**Assignment:**
Your response should be every line from the entries that includes the string "الأمثال".

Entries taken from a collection
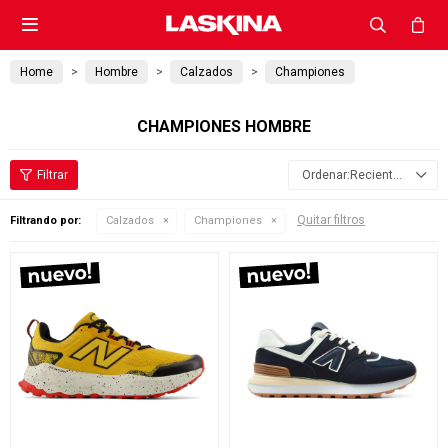

Home
Hombre
Calzados
Championes
CHAMPIONES HOMBRE
Recientes
Quitar filtros
Filtrando por:
Calzados
Championes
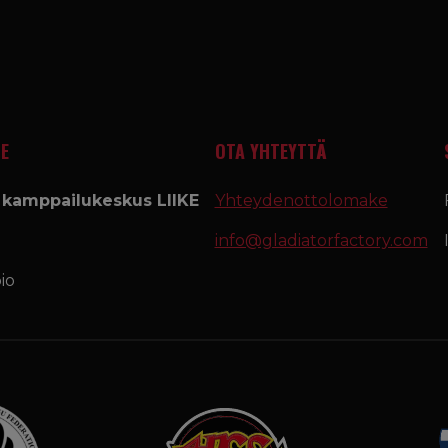
E
OTA YHTEYTTÄ
a kamppailukeskus LIIKE
Yhteydenottolomake
info@gladiatorfactory.com
io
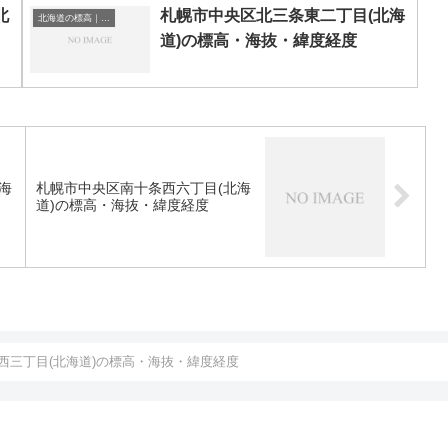
北
札幌市中央区北三条東二丁目(北海
北海道の標高｜海抜
道)の標高・海抜・緯度経度
海
札幌市中央区南十条西六丁目(北海
道)の標高・海抜・緯度経度
西三丁目(北海道)の標高・海抜・緯度経度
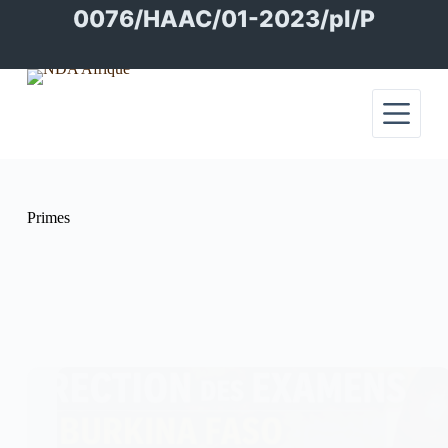
Passer
0076/HAAC/01-2023/pl/P
au
contenu
Primes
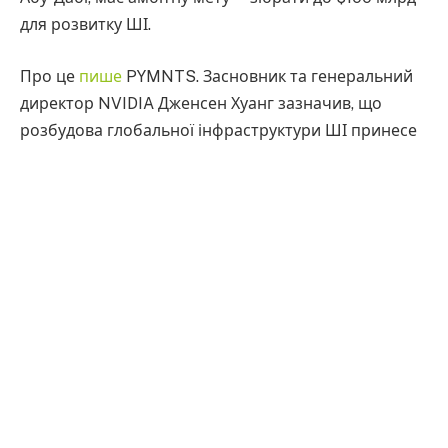
для розвитку ШІ.
Про це
пише
PYMNTS. Засновник та генеральний
директор NVIDIA Дженсен Хуанг зазначив, що
розбудова глобальної інфраструктури ШІ принесе
користь компаніям та країнам, які прагнуть
економічного зростання та вирішення найбільших
світових викликів. За його словами, ШІ-фабрики,
побудовані на базі повноцінної інфраструктури
NVIDIA, перетворюватимуть дані на інтелект, що
прискорить розвиток усіх галузей.
Оголошення з’явилося наступного дня після
виступу Хуанга на конференції розробників NVIDIA,
де він підкреслив, що сучасні напрямки розвитку
ШІ потребують значно більших обчислювальних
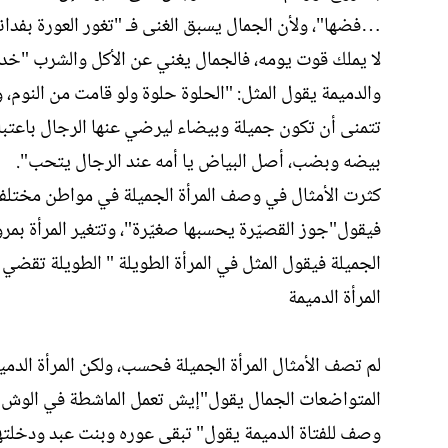
…فضها"، ولأن الجمال يسبق الغنى فـ "تغور العورة بفدانه
لا يملك قوت يومه، فالجمال يغني عن الأكل والشرب "خد ا
والدميمة يقول المثل: "الحلوة حلوة ولو قامت من النوم
تتمنى أن تكون جميلة وبيضاء ليرضي عنها الرجال باعتبار
بيضه وبضب، أصل البياض يا أمه عند الرجال يتحب".
كثرت الأمثال في وصف المرأة الجميلة في مواطن مختلفة ،
فيقول"جوز القصيّرة يحسبها صغيّرة"، وتتغير المرأة بم
الجميلة فيقول المثل في المرأة الطويلة " الطويلة تقضي ح
المرأة الدميمة
لم تصف الأمثال المرأة الجميلة فحسب، ولكن المرأة الدم
المتواضعات الجمال يقول"إيش تعمل الماشطة في الوش ا
وصف للفتاة الدميمة يقول" تبقى عوره وبنت عبد ودخلتها 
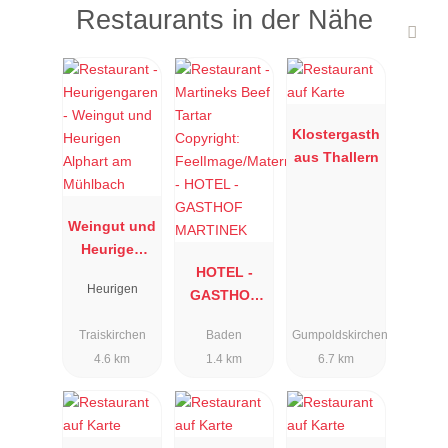
Restaurants in der Nähe
Klostergasth
aus Thallern
Weingut und
Heurigen
Alphart am
HOTEL -
Heurigen
Mühlbach
GASTHOF
MARTINEK
Traiskirchen
Baden
Gumpoldskirchen
4.6 km
1.4 km
6.7 km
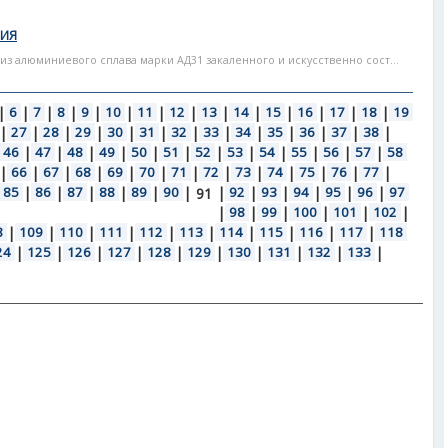
НИЯ
из алюминиевого сплава марки АД31 закаленного и искусственно сост...
|
6
|
7
|
8
|
9
|
10
|
11
|
12
|
13
|
14
|
15
|
16
|
17
|
18
|
19
|
27
|
28
|
29
|
30
|
31
|
32
|
33
|
34
|
35
|
36
|
37
|
38
|
46
|
47
|
48
|
49
|
50
|
51
|
52
|
53
|
54
|
55
|
56
|
57
|
58
|
66
|
67
|
68
|
69
|
70
|
71
|
72
|
73
|
74
|
75
|
76
|
77
|
85
|
86
|
87
|
88
|
89
|
90
|
|
92
|
93
|
94
|
95
|
96
|
97
91
|
98
|
99
|
100
|
101
|
102
|
8
|
109
|
110
|
111
|
112
|
113
|
114
|
115
|
116
|
117
|
118
24
|
125
|
126
|
127
|
128
|
129
|
130
|
131
|
132
|
133
|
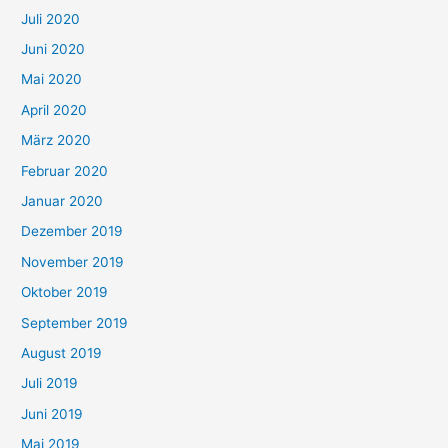
Juli 2020
Juni 2020
Mai 2020
April 2020
März 2020
Februar 2020
Januar 2020
Dezember 2019
November 2019
Oktober 2019
September 2019
August 2019
Juli 2019
Juni 2019
Mai 2019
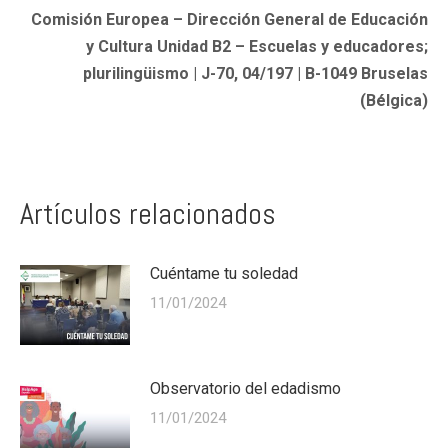
Comisión Europea – Dirección General de Educación
y Cultura Unidad B2 – Escuelas y educadores;
plurilingüismo | J-70, 04/197 | B-1049 Bruselas
(Bélgica)
Artículos relacionados
Cuéntame tu soledad
11/01/2024
Observatorio del edadismo
11/01/2024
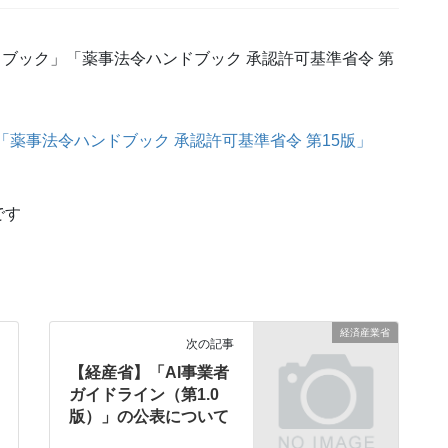
ドブック」「薬事法令ハンドブック 承認許可基準省令 第
「薬事法令ハンドブック 承認許可基準省令 第15版」
です
経済産業省
次の記事
【経産省】「AI事業者
ガイドライン（第1.0
版）」の公表について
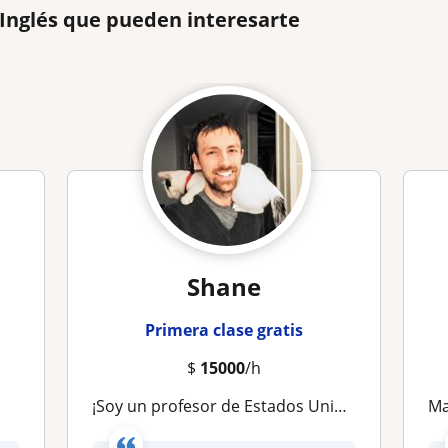
 Inglés que pueden interesarte
Shane
Primera clase gratis
$
15000
/h
¡Soy un profesor de Estados Unidos aquí en Santiago!
M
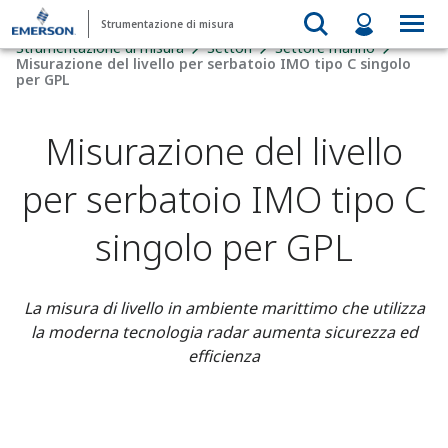
Strumentazione di misura
Strumentazione di misura
Settori
Settore marino
Misurazione del livello per serbatoio IMO tipo C singolo
per GPL
Misurazione del livello
per serbatoio IMO tipo C
singolo per GPL
La misura di livello in ambiente marittimo che utilizza
la moderna tecnologia radar aumenta sicurezza ed
efficienza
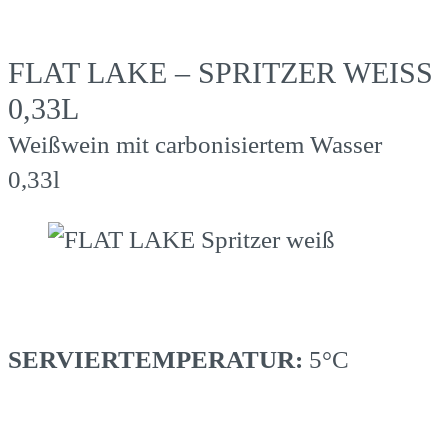
FLAT LAKE – SPRITZER WEISS
0,33L
Weißwein mit carbonisiertem Wasser
0,33l
SERVIERTEMPERATUR:
5°C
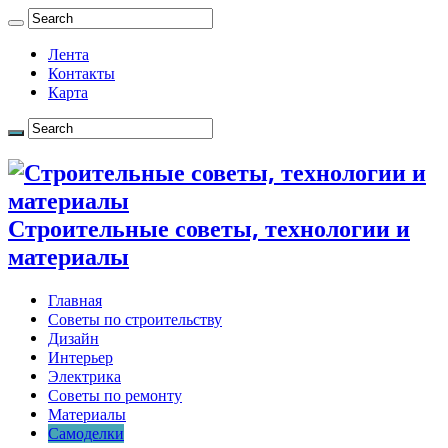
Лента
Контакты
Карта
Строительные советы, технологии и
материалы
Главная
Советы по строительству
Дизайн
Интерьер
Электрика
Советы по ремонту
Материалы
Самоделки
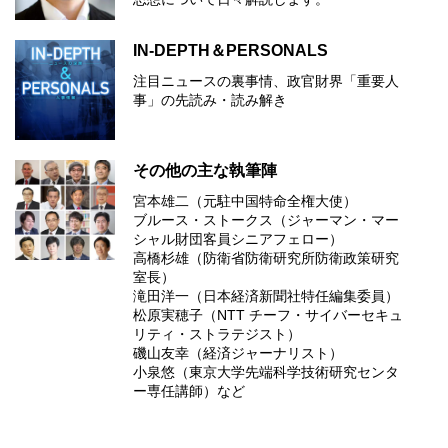
IN-DEPTH＆PERSONALS
注目ニュースの裏事情、政官財界「重要人
事」の先読み・読み解き
その他の主な執筆陣
宮本雄二（元駐中国特命全権大使）
ブルース・ストークス（ジャーマン・マー
シャル財団客員シニアフェロー）
高橋杉雄（防衛省防衛研究所防衛政策研究
室長）
滝田洋一（日本経済新聞社特任編集委員）
松原実穂子（NTT チーフ・サイバーセキュ
リティ・ストラテジスト）
磯山友幸（経済ジャーナリスト）
小泉悠（東京大学先端科学技術研究センタ
ー専任講師）など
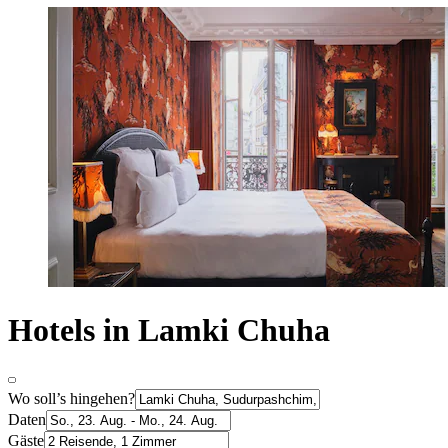
Hotels in Lamki Chuha
Wo soll’s hingehen?
Daten
Gäste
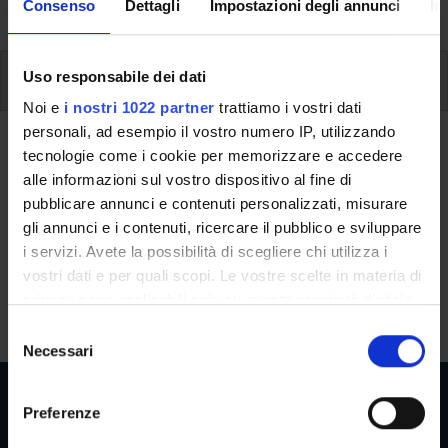
University, from enrolment to graduation.
Consenso
Dettagli
Impostazioni degli annunci
In
Additional learning activities
Uso responsabile dei dati
Noi e
i nostri 1022 partner
trattiamo i vostri dati
personali, ad esempio il vostro numero IP, utilizzando
Ritorna a ulteriori attività formative
tecnologie come i cookie per memorizzare e accedere
alle informazioni sul vostro dispositivo al fine di
Russian C2
pubblicare annunci e contenuti personalizzati, misurare
gli annunci e i contenuti, ricercare il pubblico e sviluppare
Teaching code
Credits
i servizi. Avete la possibilità di scegliere chi utilizza i
4S003522
2
vostri dati e per quali scopi. Le vostre scelte in materia di
The course is given by
Russian C2
(2025/2026) - Bachelors'
privacy sono applicabili solo su questa proprietà digitale
degree in Business Administration and Management
in cui avete effettuato le vostre scelte. È possibile
S
modificare o revocare il proprio consenso in qualsiasi
Necessari
e
momento dalla Dichiarazione sui cookie o facendo clic
l
sull'icona di attivazione della privacy.
e
Preferenze
z
Con il tuo consenso, vorremmo anche:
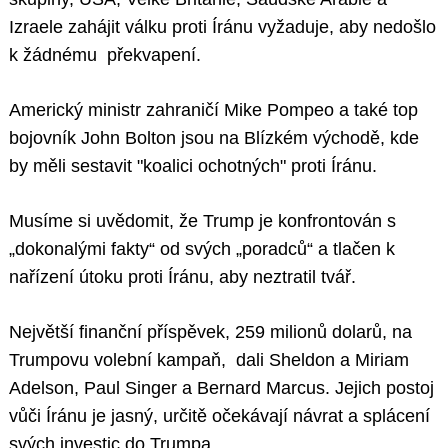
Izraele zahájit válku proti Íránu vyžaduje, aby nedošlo
k žádnému překvapení.
Americký ministr zahraničí Mike Pompeo a také top
bojovník John Bolton jsou na Blízkém východě, kde
by měli sestavit "koalici ochotných" proti Íránu.
Musíme si uvědomit, že Trump je konfrontován s
„dokonalými fakty“ od svých „poradců“ a tlačen k
nařízení útoku proti Íránu, aby neztratil tvář.
Největší finanční příspěvek, 259 milionů dolarů, na
Trumpovu volební kampaň, dali Sheldon a Miriam
Adelson, Paul Singer a Bernard Marcus. Jejich postoj
vůči Íránu je jasný, určitě očekávají návrat a splácení
svých investic do Trumpa.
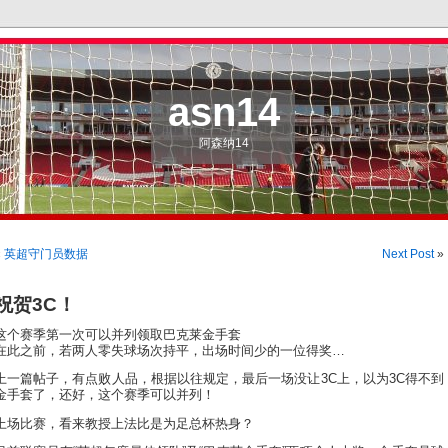
asn14
阿森纳14
«
英超守门员数据
Next Post
»
祝贺3C！
这个赛季第一次可以并列领取巴克莱金手套
在此之前，若两人零失球场次持平，出场时间少的一位得奖…
上一篇帖子，有点败人品，根据以往规定，最后一场没让3C上，以为3C得不到
金手套了，还好，这个赛季可以并列！
上场比赛，看来教授上法比是为足总杯热身？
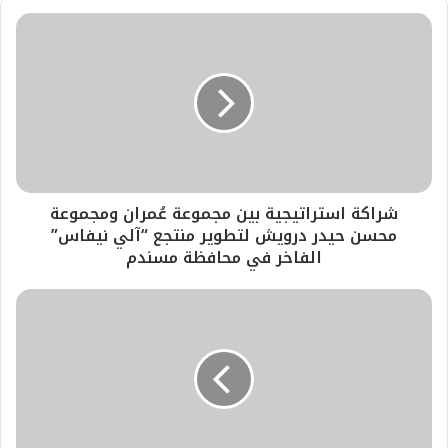
شراكة استراتيجية بين مجموعة عُمران ومجموعة
محسن حيدر درويش لتطوير منتجع “آلي نيفاس”
الفاخر في محافظة مسندم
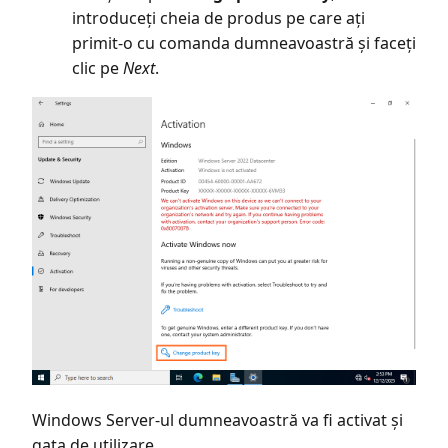
introduceți cheia de produs pe care ați
primit-o cu comanda dumneavoastră și faceți
clic pe
Next
.
Windows Server-ul dumneavoastră va fi activat și
gata de utilizare.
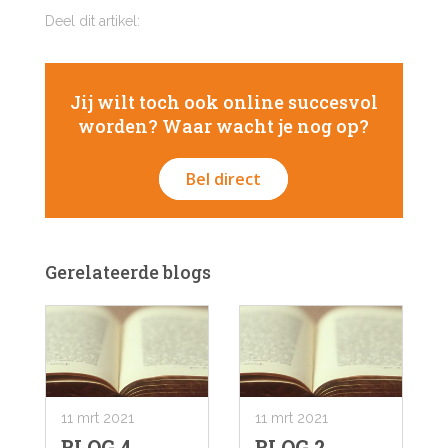
Deel dit artikel:
Jij wilt toch ook online succesvol
worden? Waar wacht je nog op?
Bel direct
Gerelateerde blogs
11 mrt 2021
11 mrt 2021
BLOG 4
BLOG 2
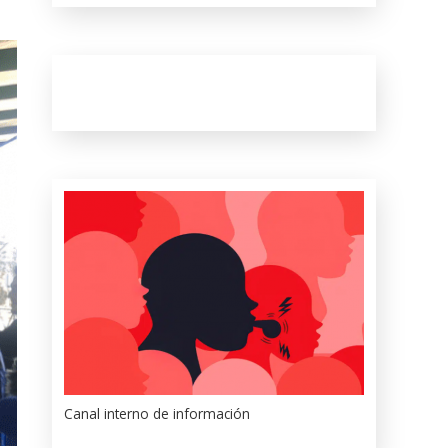
Canal interno de información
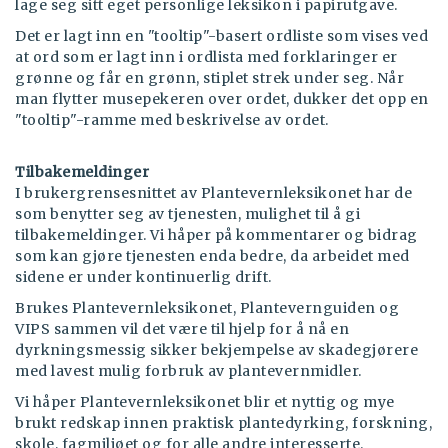
lage seg sitt eget personlige leksikon i papirutgave.
Det er lagt inn en "tooltip"-basert ordliste som vises ved
at ord som er lagt inn i ordlista med forklaringer er
grønne og får en grønn, stiplet strek under seg. Når
man flytter musepekeren over ordet, dukker det opp en
"tooltip"-ramme med beskrivelse av ordet.
Tilbakemeldinger
I brukergrensesnittet av Plantevernleksikonet har de
som benytter seg av tjenesten, mulighet til å gi
tilbakemeldinger. Vi håper på kommentarer og bidrag
som kan gjøre tjenesten enda bedre, da arbeidet med
sidene er under kontinuerlig drift.
Brukes Plantevernleksikonet, Plantevernguiden og
VIPS sammen vil det være til hjelp for å nå en
dyrkningsmessig sikker bekjempelse av skadegjørere
med lavest mulig forbruk av plantevernmidler.
Vi håper Plantevernleksikonet blir et nyttig og mye
brukt redskap innen praktisk plantedyrking, forskning,
skole, fagmiljøet og for alle andre interesserte.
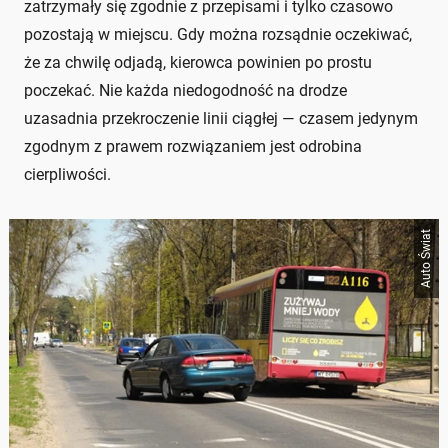
zatrzymały się zgodnie z przepisami i tylko czasowo
pozostają w miejscu. Gdy można rozsądnie oczekiwać,
że za chwilę odjadą, kierowca powinien po prostu
poczekać. Nie każda niedogodność na drodze
uzasadnia przekroczenie linii ciągłej — czasem jedynym
zgodnym z prawem rozwiązaniem jest odrobina
cierpliwości.
Auto Świat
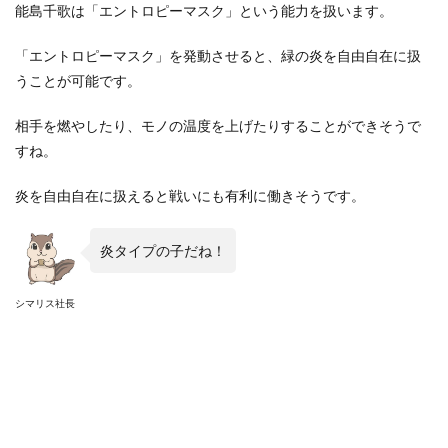
能島千歌は「エントロピーマスク」という能力を扱います。
「エントロピーマスク」を発動させると、緑の炎を自由自在に扱
うことが可能です。
相手を燃やしたり、モノの温度を上げたりすることができそうで
すね。
炎を自由自在に扱えると戦いにも有利に働きそうです。
炎タイプの子だね！
シマリス社長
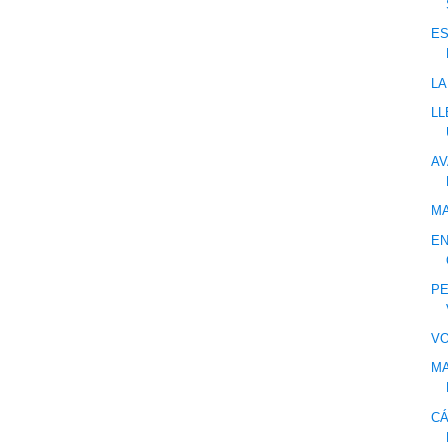
ES
LA
LL
AV
MA
EN
PE
VO
MA
CÁ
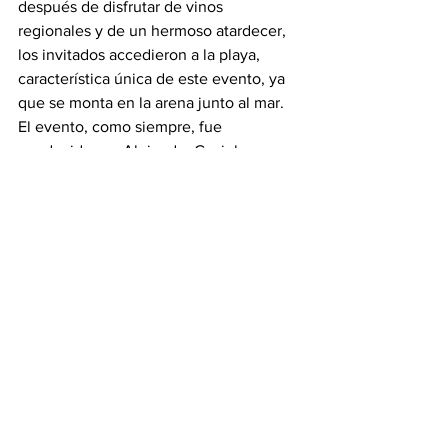
después de disfrutar de vinos 
regionales y de un hermoso atardecer, 
los invitados accedieron a la playa, 
característica única de este evento, ya 
que se monta en la arena junto al mar. 
El evento, como siempre, fue 
conducido por Alejandra Gaxiola y 
Pablo Barragán. La creadora del evento, 
Patricia San Román, agradeció a todos 
los participantes y patrocinadores, 
resaltando la participación destacada de 
las empresas: Nissan, FOTON México, 
que vino desde Guadalajara, Jal., así 
como Patty Flores Reality, que los 
acompañó desde Puerto Vallarta, 
Jalisco.  Sin olvidar mencionar a sus 
colaboradoras Alicia Millanes y Gabriela 
Galindo.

**Solution below:**
كثرت الأمثال في وصف المرأة الجميلة في مواطن مختلفة ،
لم تصف الأمثال المرأة الجميلة فحسب، ولكن المرأة الدم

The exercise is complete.